Usulkan Referendum Pindah Ibu Kota: #BubarkanPKS Malah Viral!


TintaSiyasi.com -- Hidayat Nur Wahid (HNW) minta ada referendum sehubungan dengan pemindahan Ibu Kota Negara (IKN). Wakil Ketua MPR ini mengatakan seharusnya ada referendum terkait hal ini. Dengan begitu, dapat diketahui apa keinginan rakyat yang sebenarnya. Menurutnya, saat ini mayoritas masyarakat tidak setuju dengan pemindahan ibu kota oleh karenanya diperlukan referendum. Kita akan meninjaunya dari sisi hukum positif. 

Referendum (Latin) adalah suatu proses pemungutan suara semesta untuk mengambil sebuah keputusan, terutama keputusan politik yang memengaruhi suatu negara secara keseluruhan, misalnya seperti adopsi atau amendemen konstitusi atau undang-undang baru, atau perubahan wilayah suatu negara. 

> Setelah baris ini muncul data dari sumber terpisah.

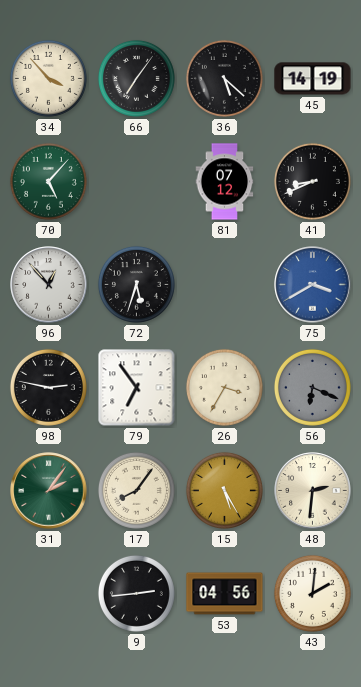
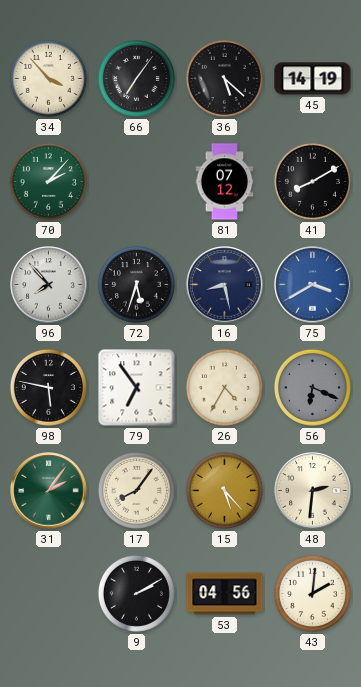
70: 5:07 -> 2:07
41: 8:41 -> 8:10
96: 12:53 -> 7:53
16: none -> 8:28
98: 2:47 -> 5:47
26: 3:35 -> 4:35
15: 5:25 -> 5:23
9: 2:44 -> 2:10
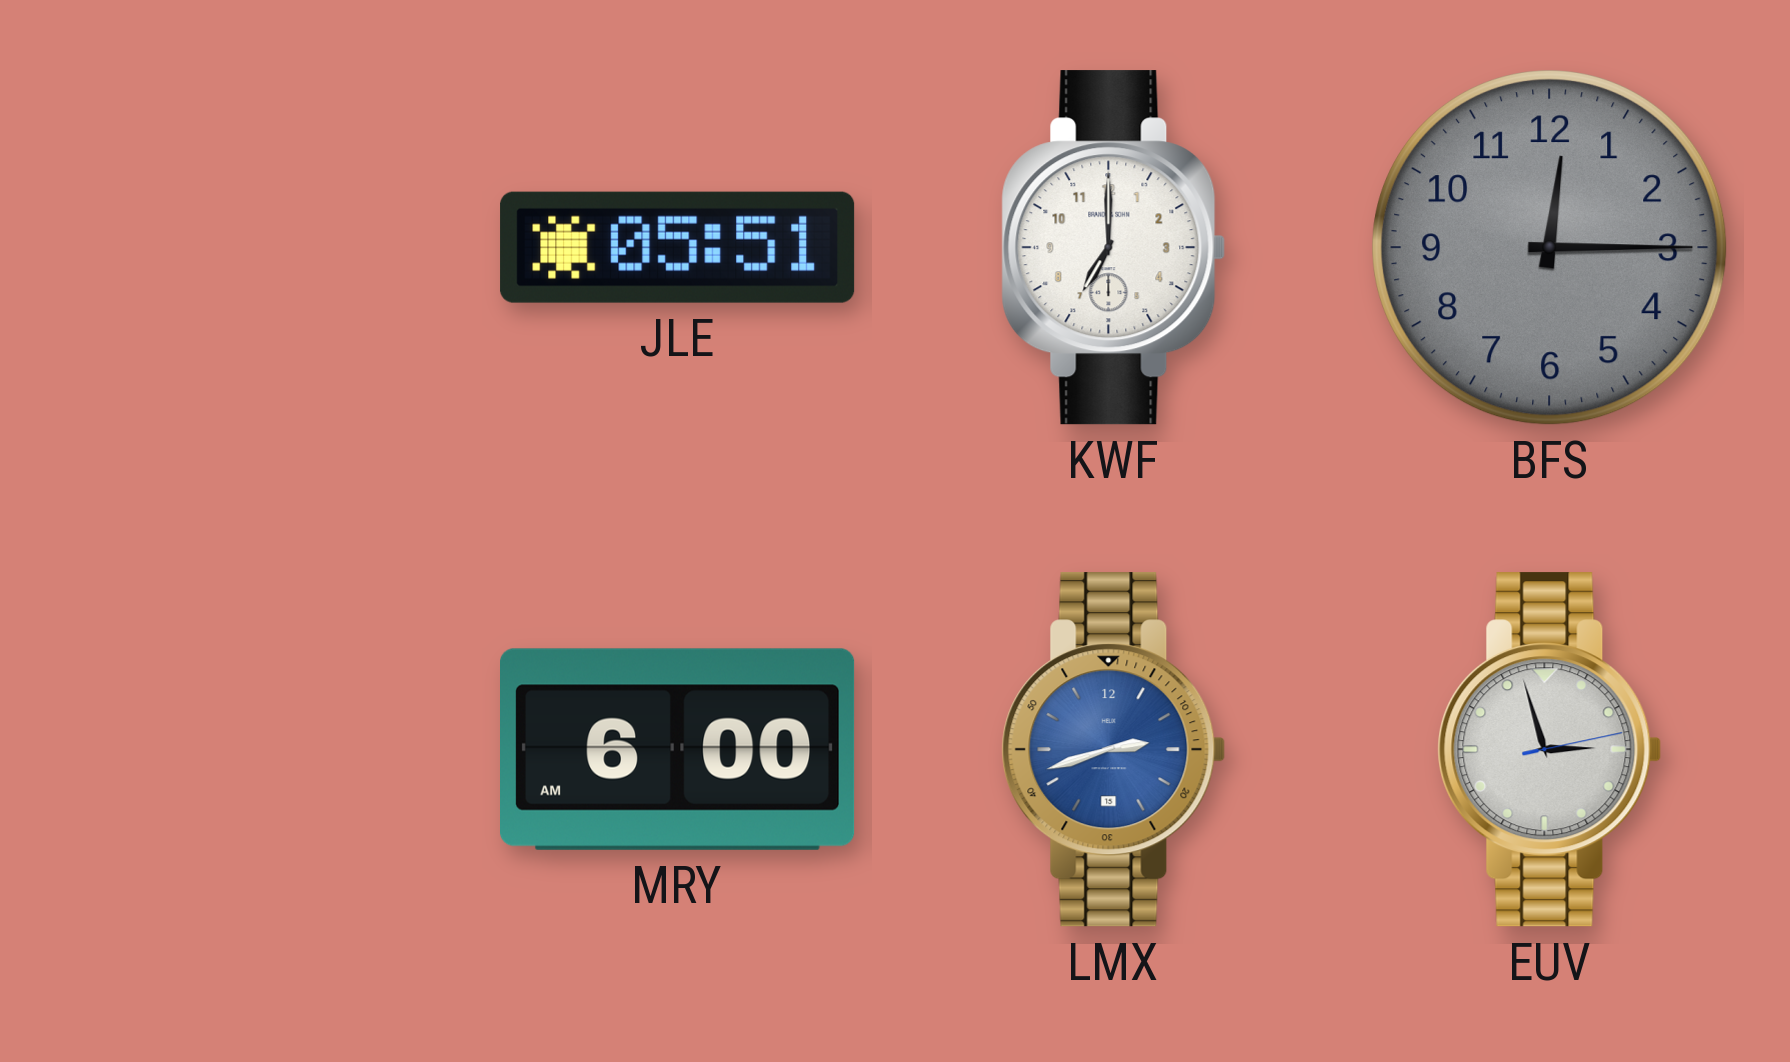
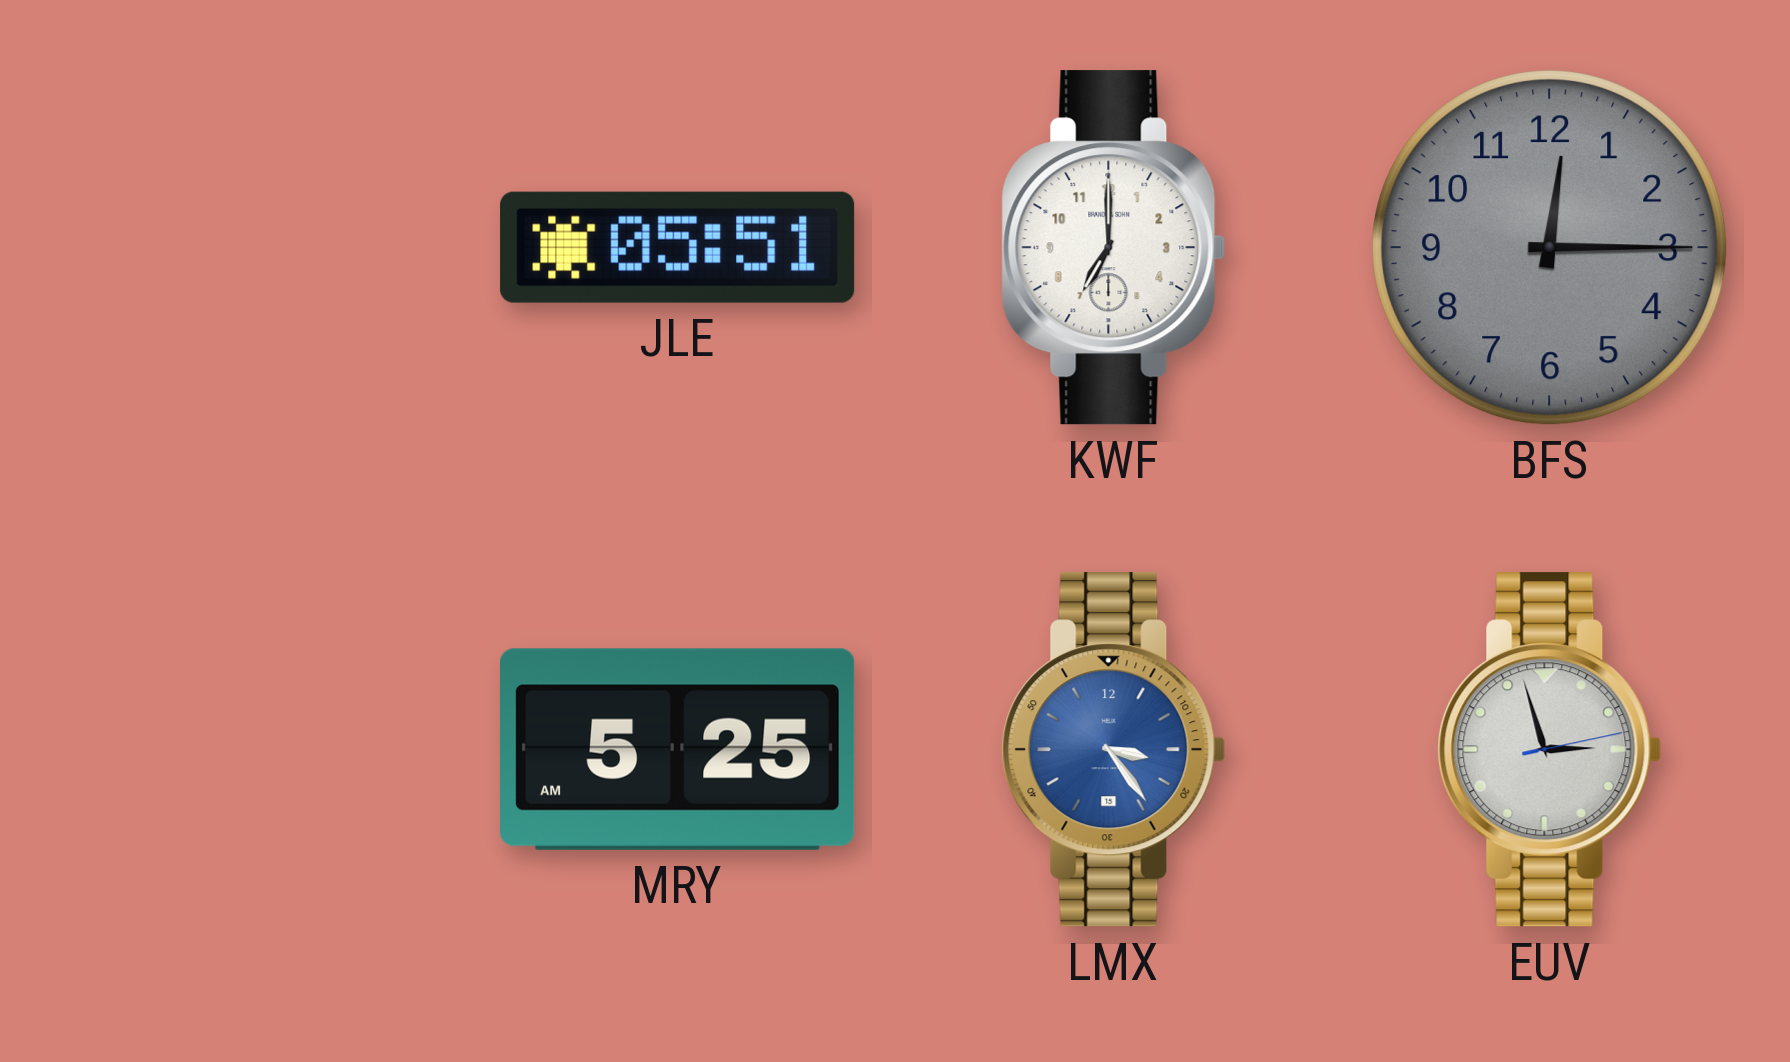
MRY: 6:00 -> 5:25
LMX: 2:42 -> 3:24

Dalam UU No. 5 Tahun 1985 tentang Referendum, referendum diartikan lebih sempit, yaitu kegiatan untuk meminta pendapat rakyat secara langsung mengenai setuju atau tidaksetuju terhadap kehendak Majelis Permusyawaratan Rakyat untuk mengubah Undang-Undang Dasar1945. Rakyat dinyatakan menyetujui kehendak Majelis Permusyawaratan Rakyat untuk mengubah Undang-UndangDasar 1945, apabila hasil referendum sebagaimana dimaksud dalam Pasal 17 UU 5 1985 menunjukkan bahwa: 

a. sekurang-kurangnya 90% (sembilan puluh persen) dari jumlah Pemberi Pendapat Rakyat yang terdaftar
telah menggunakan haknya memberikan pendapat rakyat, dan 

b. sekurang-kurangnya 90% (sembilan puluh persen) dari Pemberi Pendapat Rakyat yang menggunakan
haknya tersebut menyatakan setuju terhadap kehendak Majelis Permusyawaratan Rakyat untuk
mengubah Undang-Undang Dasar 1945. 

Ketentuan tentang Referendum telah dicabut semua.
Tap MPR nomor 8 tahun 1998 telah mencabut Tap MPR nomor 4 tahun 1993 tentang referendum. Ada juga UU nomor 6 tahun 1999 yang mencabut UU Nomor 5 Tahun 1985 tentang Referendum.
Jadi ruang untuk referendum dalam hukum positif di Indonesia sudah tak ada. 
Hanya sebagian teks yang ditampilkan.